Unmittelbar nach der Tat begann der Angeklagte sich intensiv mit seinem Fehlverhalten und seinem bisherigen Umgang mit Alkohol auseinanderzusetzen. Er nahm vom 03.07.2012 an einer Rehabilitationsmaßnahme des Instituts ... X1. für mit Alkoholdelikten auffällig gewordenen Kraftfahrern teil. Ziel dieser Maßnahme ist es, eine Klärung des verkehrsauffälligen Verhaltens zu erreichen und überdauernde Veränderungen in den zugrunde liegenden Persönlichkeitsstrukturen herbeizuführen. Zur intensiven Teilnahme an der Rehabilitationsmaßnahme nutzte der Angeklagte weitgehend seinen Jahresurlaub. Dadurch gelang ihm die Absolvierung der sehr umfangreichen Rehabilitationsmaßnahme in kürzester und sehr intensiver Zeit. Er absolvierte im Rahmen seines KBS-Kurses (Kurs zur Sperrfrist-Minderung/-Aufhebung im Strafrecht) zunächst 6,5 Stunden Intensivberatung zur Diagnose/Prognose danach 27 Einzeltherapiestunden, 12 Therapiestunden in einer Klein- und Intensivgruppe (6-12 Pers.), 1 Therapiestunde in den Klein- und Intensivgruppen während der anschließenden Verlängerung, 14 Therapiestunden in einer Klein- und Intensivgruppe während zwei in sich abgeschlossenen je eintägigen Intensivseminare am 08. und 09.09.2012 sowie 12 Stunden in der ... - Selbsthilfegruppe „...“ (01.08.2012-05.09.2012). Seit dem 05.07.2012 absolviert der Angeklagte das Alkohol-Abstinenzprogramm, welches er erneut um 3 Monate bis zum 07.01.2013 verlängert hat. Im Rahmen dieses Programmes hat er seine Abstinenz durch Urin-Screening belegen können.

Der Angeklagte ist seit dem Vorfall absolut abstinent. Er hat sich intensiv mit seinem Fehlverhalten auseinandergesetzt. Er will die Alkoholabstinenz langfristig beibehalten. Die Verkehrstherapie wird er über den bereits abgeschlossenen Kurs weiter fortsetzen. Er hat sich aus eigenen Stücken, aber auch vertraglich gebunden erneut bereit erklärt, dass bereits laufende 5-monatige therapeutische ... nach dem schon erreichten erfolgreichen Abschluss des KBS-Kurses durchzuführen und abzuschließen.

Damit wird er zugleich auch noch einen KBS-Langzeitrehabilitationskurs (Kurs zur Wiederherstellung der Eignung auch im Sinne der strengsten Kriterien des Verwaltungsrechts/MPU-Eigungs-Kriterien, die aber überhaupt erst ab mindestens 1,6‰ oder bei Rückfalltätern angesetzt werden, absolvieren.

III.

Der Angeklagte hat sich am 28.06.2012 einer fahrlässigen Trunkenheit im Verkehr schuldig gemacht, als er trotz des zuvor genossenen Alkohols mit seinem Kfz am öffentlichen Straßenverkehr teilnahm, obwohl er absolut fahruntüchtig war. Seine alkoholbedingte Fahruntüchtigkeit war dem Angeklagten nicht bewusst. Er hätte sie jedoch bei sorgfältiger Prüfung der Umstände und Gefahren vor Antritt der Fahrt erkennen können und müssen. (§§ STGB § 316 Abs. STGB § 316 Absatz 2, STGB § 316 Absatz 25 Abs. STGB § 316 Absatz 1 StGB)

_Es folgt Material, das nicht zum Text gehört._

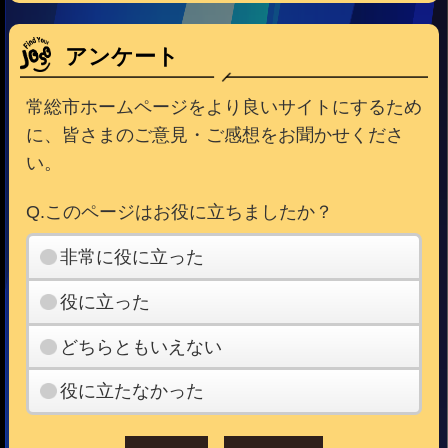
アンケート
常総市ホームページをより良いサイトにするため
に、皆さまのご意見・ご感想をお聞かせくださ
い。
Q.このページはお役に立ちましたか？
非常に役に立った
役に立った
どちらともいえない
役に立たなかった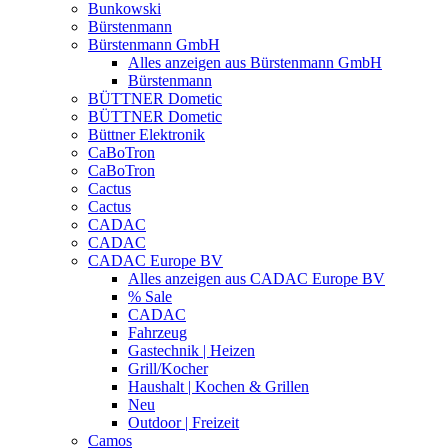
Bunkowski
Bürstenmann
Bürstenmann GmbH
Alles anzeigen aus Bürstenmann GmbH
Bürstenmann
BÜTTNER Dometic
BÜTTNER Dometic
Büttner Elektronik
CaBoTron
CaBoTron
Cactus
Cactus
CADAC
CADAC
CADAC Europe BV
Alles anzeigen aus CADAC Europe BV
% Sale
CADAC
Fahrzeug
Gastechnik | Heizen
Grill/Kocher
Haushalt | Kochen & Grillen
Neu
Outdoor | Freizeit
Camos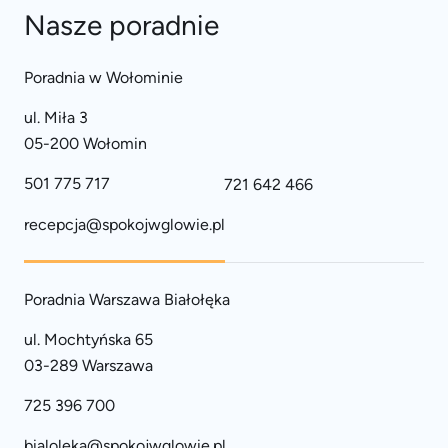
Nasze poradnie
Poradnia w Wołominie
ul. Miła 3
05-200 Wołomin
501 775 717
721 642 466
recepcja@spokojwglowie.pl
Poradnia Warszawa Białołęka
ul. Mochtyńska 65
03-289 Warszawa
725 396 700
bialoleka@spokojwglowie.pl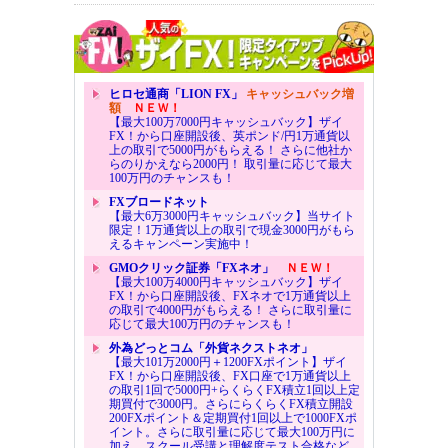
ヒロセ通商「LION FX」
キャッシュバック増
額
ＮＥＷ！
【最大100万7000円キャッシュバック】ザイ
FX！から口座開設後、英ポンド/円1万通貨以
上の取引で5000円がもらえる！ さらに他社か
らのりかえなら2000円！ 取引量に応じて最大
100万円のチャンスも！
FXブロードネット
【最大6万3000円キャッシュバック】当サイト
限定！1万通貨以上の取引で現金3000円がもら
えるキャンペーン実施中！
GMOクリック証券「FXネオ」
ＮＥＷ！
【最大100万4000円キャッシュバック】ザイ
FX！から口座開設後、FXネオで1万通貨以上
の取引で4000円がもらえる！ さらに取引量に
応じて最大100万円のチャンスも！
外為どっとコム「外貨ネクストネオ」
【最大101万2000円＋1200FXポイント】ザイ
FX！から口座開設後、FX口座で1万通貨以上
の取引1回で5000円+らくらくFX積立1回以上定
期買付で3000円。さらにらくらくFX積立開設
200FXポイント＆定期買付1回以上で1000FXポ
イント。さらに取引量に応じて最大100万円に
加え、スクール受講と理解度テスト合格など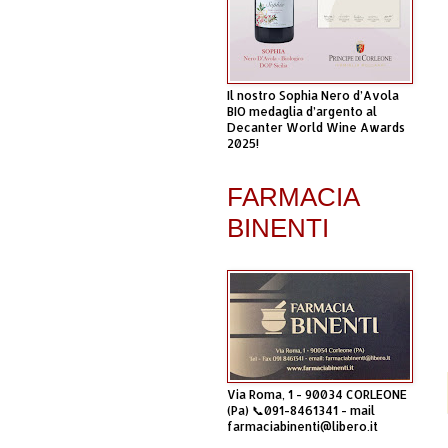
Il nostro Sophia Nero d’Avola
BIO medaglia d’argento al
Decanter World Wine Awards
2025!
FARMACIA
BINENTI
Via Roma, 1 - 90034 CORLEONE
(Pa) 📞091-8461341 - mail
farmaciabinenti@libero.it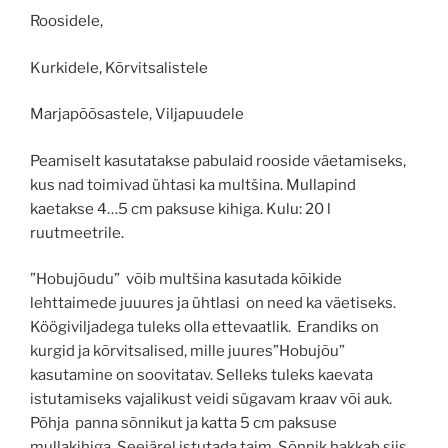
Roosidele,
Kurkidele, Kõrvitsalistele
Marjapõõsastele, Viljapuudele
Peamiselt kasutatakse pabulaid rooside väetamiseks,
kus nad toimivad ühtasi ka multšina. Mullapind
kaetakse 4…5 cm paksuse kihiga. Kulu: 20 l
ruutmeetrile.
”Hobujõudu” võib multšina kasutada kõikide
lehttaimede juuures ja ühtlasi on need ka väetiseks.
Köögiviljadega tuleks olla ettevaatlik. Erandiks on
kurgid ja kõrvitsalised, mille juures”Hobujõu”
kasutamine on soovitatav. Selleks tuleks kaevata
istutamiseks vajalikust veidi sügavam kraav või auk.
Põhja panna sõnnikut ja katta 5 cm paksuse
mullakihiga. Seejärel istutada taim. Sõnnik hakkab siis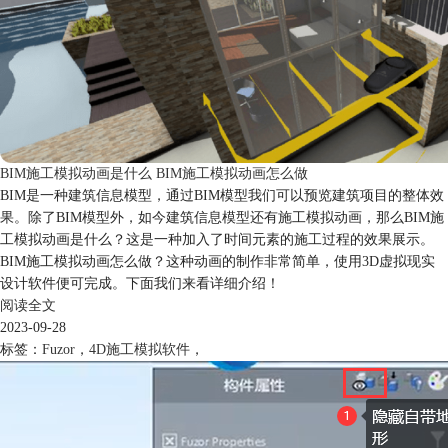
BIM施工模拟动画是什么 BIM施工模拟动画怎么做
BIM是一种建筑信息模型，通过BIM模型我们可以预览建筑项目的整体效
果。除了BIM模型外，如今建筑信息模型还有施工模拟动画，那么BIM施
工模拟动画是什么？这是一种加入了时间元素的施工过程的效果展示。
BIM施工模拟动画怎么做？这种动画的制作非常简单，使用3D虚拟现实
设计软件便可完成。下面我们来看详细介绍！
阅读全文
2023-09-28
标签：
Fuzor
，
4D施工模拟软件
，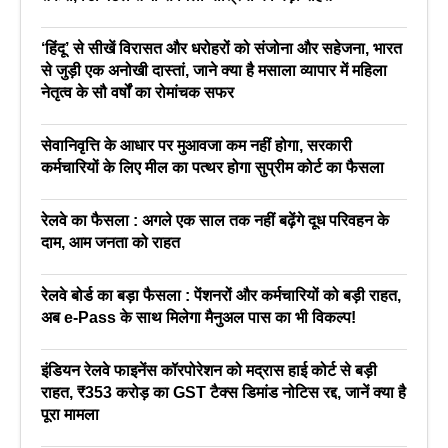
‘हिंदू’ से सीखें विरासत और धरोहरों को संजोना और सहेजना, भारत
से जुड़ी एक अनोखी दास्तां, जाने क्या है मसाला व्यापार में महिला
नेतृत्व के सौ वर्षों का रोमांचक सफर
सेवानिवृत्ति के आधार पर मुआवजा कम नहीं होगा, सरकारी
कर्मचारियों के लिए मील का पत्थर होगा सुप्रीम कोर्ट का फैसला
रेलवे का फैसला : अगले एक साल तक नहीं बढ़ेंगे दूध परिवहन के
दाम, आम जनता को राहत
रेलवे बोर्ड का बड़ा फैसला : पेंशनरों और कर्मचारियों को बड़ी राहत,
अब e-Pass के साथ मिलेगा मैनुअल पास का भी विकल्प!
इंडियन रेलवे फाइनेंस कॉरपोरेशन को मद्रास हाई कोर्ट से बड़ी
राहत, ₹353 करोड़ का GST टैक्स डिमांड नोटिस रद्द, जानें क्या है
पूरा मामला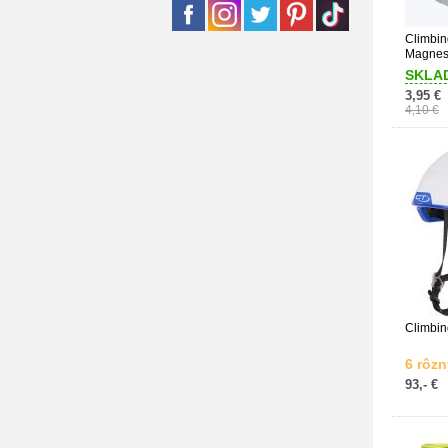
Climbin
Magnes
SKLA
3,95 €
4,10 €
Climbin
6 rôzn
93,- €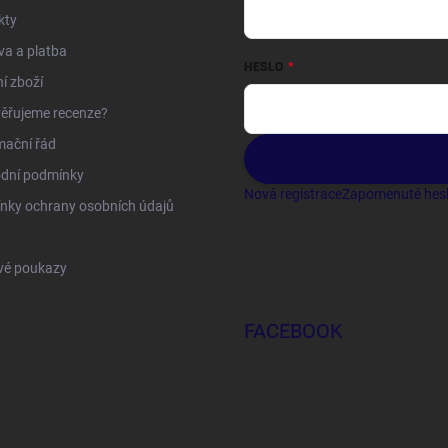
kty
a a platba
HESLO
í zboží
ěřujeme recenze?
mační řád
dní podmínky
Nová registrace
Zapomenuté hes
nky ochrany osobních údajů
vé poukazy
FACEBOOK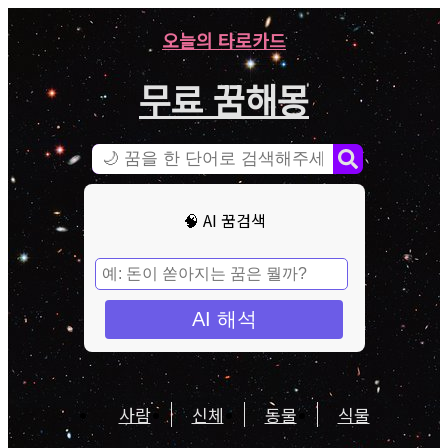
오늘의 타로카드
무료 꿈해몽
🧠 AI 꿈검색
AI 해석
사람
신체
동물
식물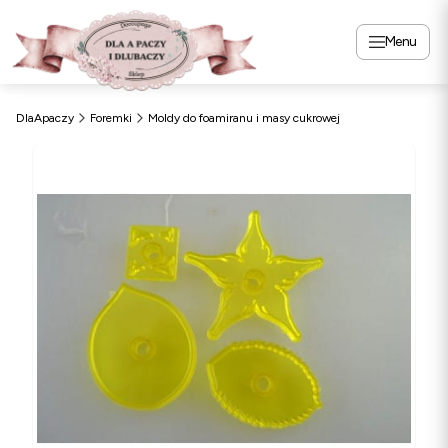
Menu
DlaApaczy
Foremki
Moldy do foamiranu i masy cukrowej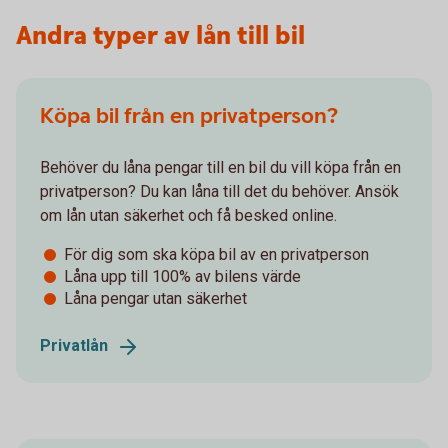
Andra typer av lån till bil
Köpa bil från en privatperson?
Behöver du låna pengar till en bil du vill köpa från en
privatperson? Du kan låna till det du behöver. Ansök
om lån utan säkerhet och få besked online.
För dig som ska köpa bil av en privatperson
Låna upp till 100% av bilens värde
Låna pengar utan säkerhet
Privatlån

Bei der Strafzumessung konnten zugunsten des Angeklagten seine geständigen Einlassungen und das von ihm an den Tag gelegten Nachtatsverhalten gewertet werden. Schuld- und tatangemessen wurde der Angeklagte zu einer Geldstrafe von 30 TS zu je 45,00 € verurteilt. Die Tagessatzhöhe entspricht den Einkommensverhältnissen des Angeklagten unter Beachtung seiner Unterhaltspflicht.

Von der Entziehung der Fahrerlaubnis gemäß § STGB § 69 StGB hat das Gericht trotz der Verwirklichung des Regelfalles des § 69 Abs. 2 Ziffer 2 abgesehen.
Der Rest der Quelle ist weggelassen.